A word of advice for all you rapists out there. Do try and keep your rape within the family. That way the law can sometimes not merely protect your anonymity, but even punish those who would publicly identify you. It's a rum old show, really, because the man who rapes his daughter or grand-daughter should be vilified above all men, but instead, if that is his unfortunate victim's choice, the law protects his identity even after conviction.
This is what has happened to the 59-year-old Galway farmer who raped and sexually abused each of his four daughters from the age of six to the age of 11. Since the oldest of the girls is now 32, we may conclude that this fine bucko was 33 when he began his career of paederasty, which lasted up until about six years ago. Twenty years or so of rape: 20 years of offences so terrible that the details of just one offence are both unthinkable and unprintable; yet the doer's identity is now concealed with the magic wand of legal anonymity.

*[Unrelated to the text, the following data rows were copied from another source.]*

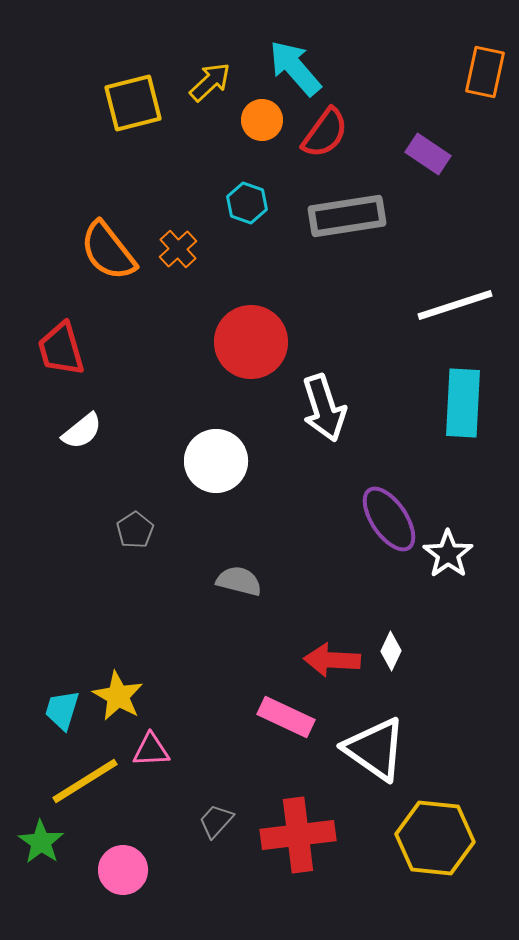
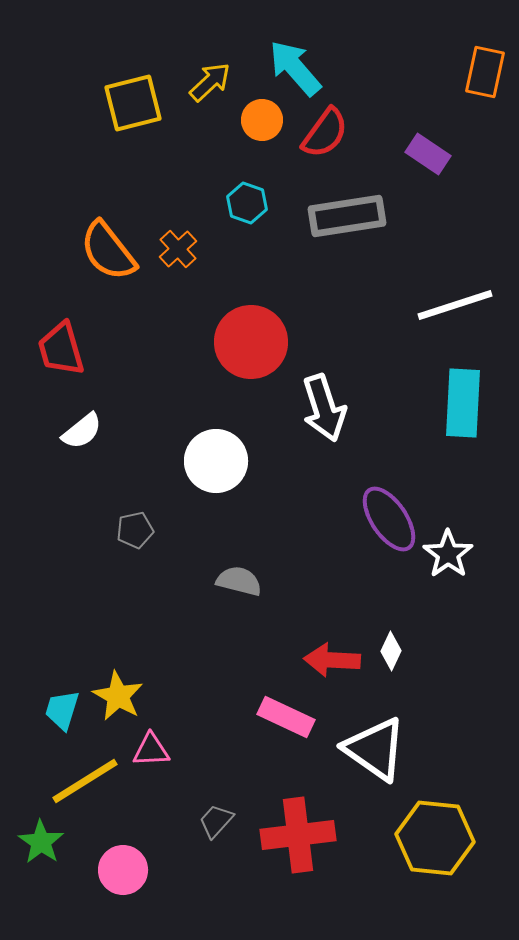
gray pentagon: rotated 21 degrees clockwise
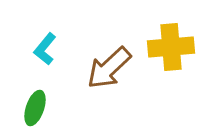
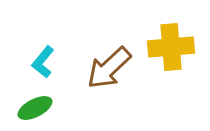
cyan L-shape: moved 2 px left, 13 px down
green ellipse: rotated 44 degrees clockwise
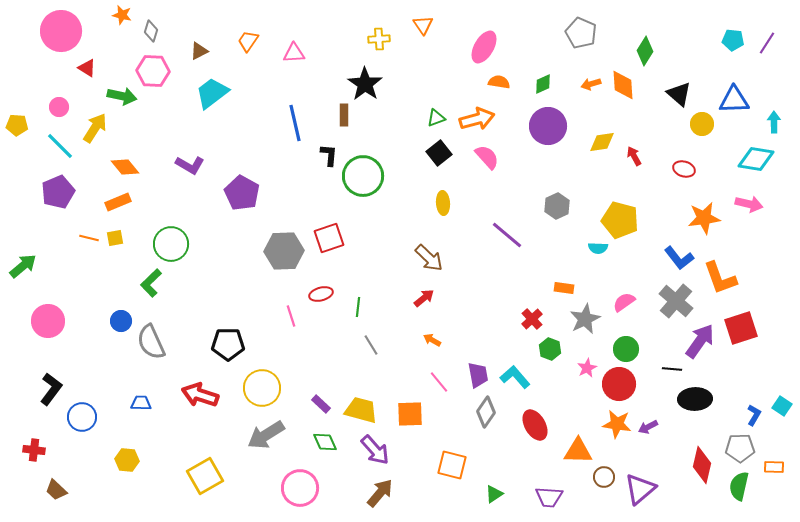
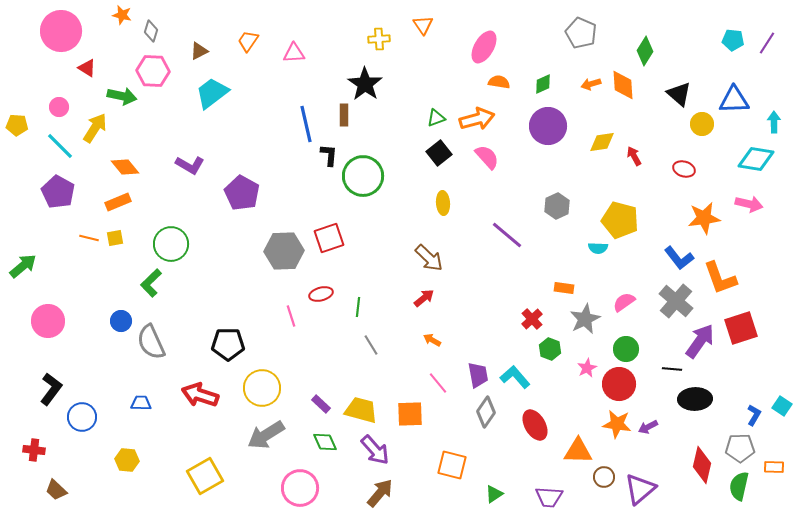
blue line at (295, 123): moved 11 px right, 1 px down
purple pentagon at (58, 192): rotated 20 degrees counterclockwise
pink line at (439, 382): moved 1 px left, 1 px down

Now since this creature is to be allowed to enjoy such anonymity, the least we might expect is that as a matter of course he would do so for the rest of his life in jail. And indeed, "life imprisonment" is what he got when sentenced by the Central Criminal Court, not just once, but 10 times over, on 12 sample charges from a doubtless vast harvest of rape spread over a score of years.
Mr Justice Carney could have made the sentences consecutive. However, he chose to make them concurrent. He explained that this would be "an advantage" to the man as it would give him access to the parole board in due course, whereas consecutive sentences would have prevented this. And the point of this "advantage" being precisely what, please? This is a world turned upside down. We know that appeals to parole boards during life sentences normally occur after about eight years; and that usually no one serves more than 14 years of a life sentence. This narrow interpretation of "life" might be a reasonable punishment for a single case of paederastic rape. But here we have no such thing. This was at least 20 years of rape, of all kinds: vaginal, oral, and anal, of such a studied and methodical nature that each of the four victims thought she was alone in her torment.

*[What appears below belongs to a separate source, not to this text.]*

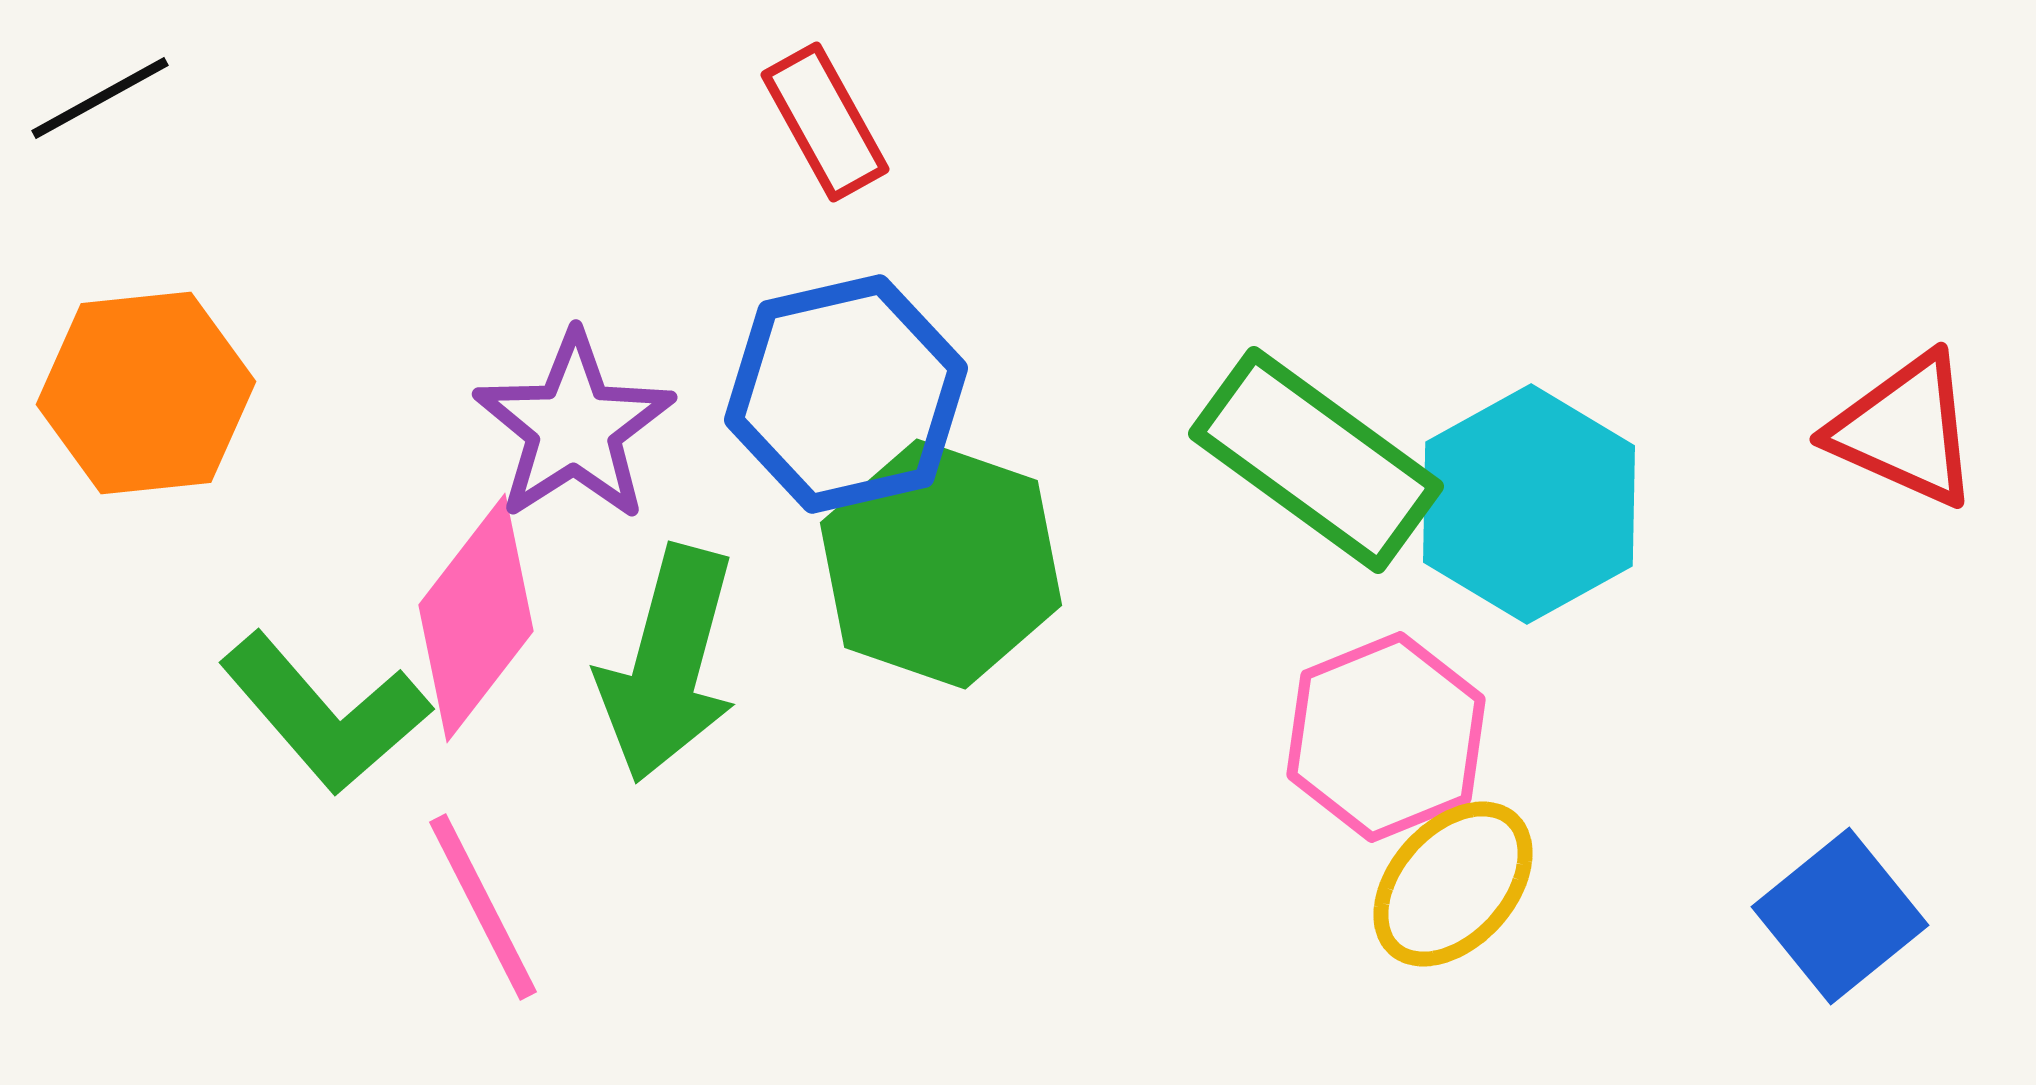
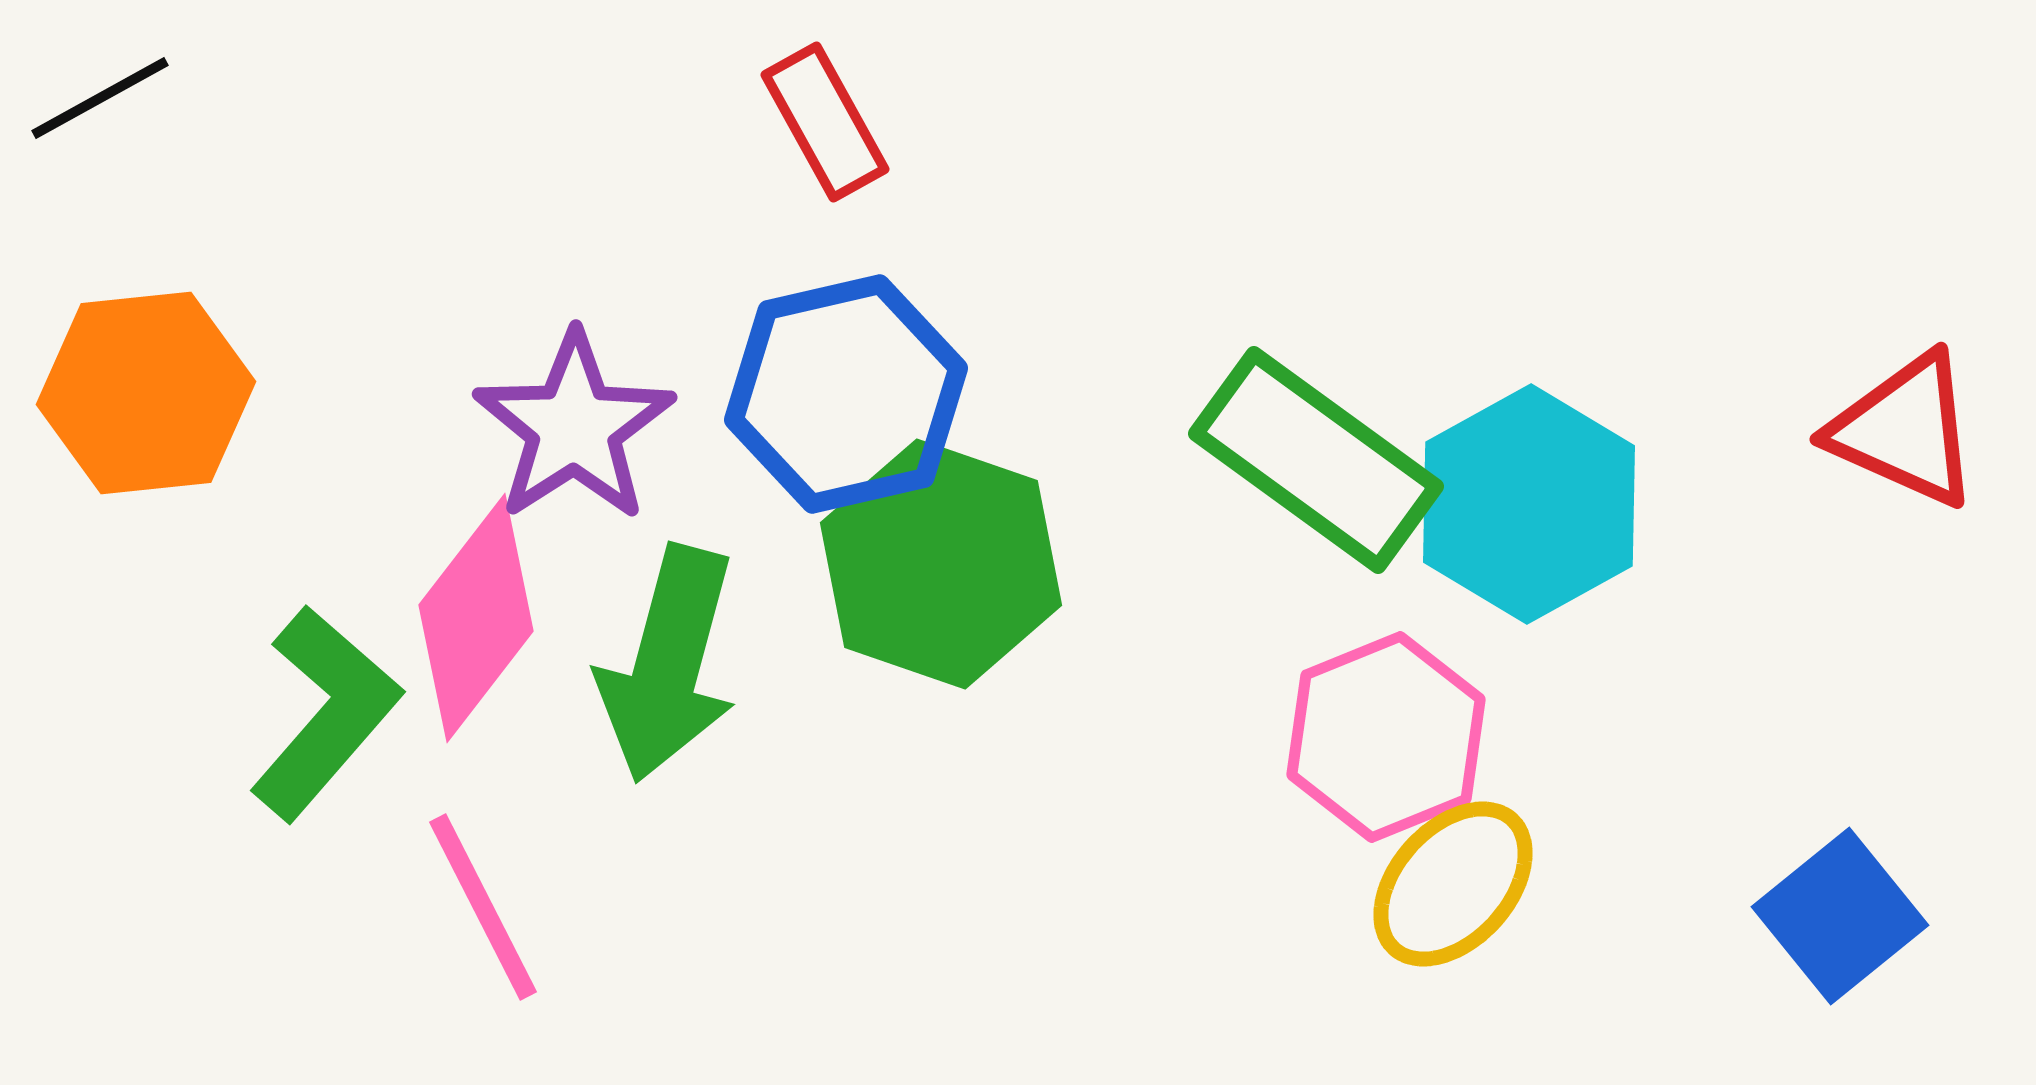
green L-shape: rotated 98 degrees counterclockwise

These girls were six when this began. If you haven't got a six-year-old girl immediately within vision, then go and find one. Then consider such deeds as those referred to above being done to her, just the once. Just once, now: to that tiny body, and to that infantile, helpless mind. Then consider that little girl again, and reflect upon this: such a frail and helpless child was the repeatedly violated vessel of her father's diseased lust for five or six years.
What punishment fits that crime? If the single rape of a little child merits life imprisonment - and it does - what does the repeated rape of this innocent deserve? There is in fact no punishment which reflects either the evil involved or the way society feels about such an atrocity.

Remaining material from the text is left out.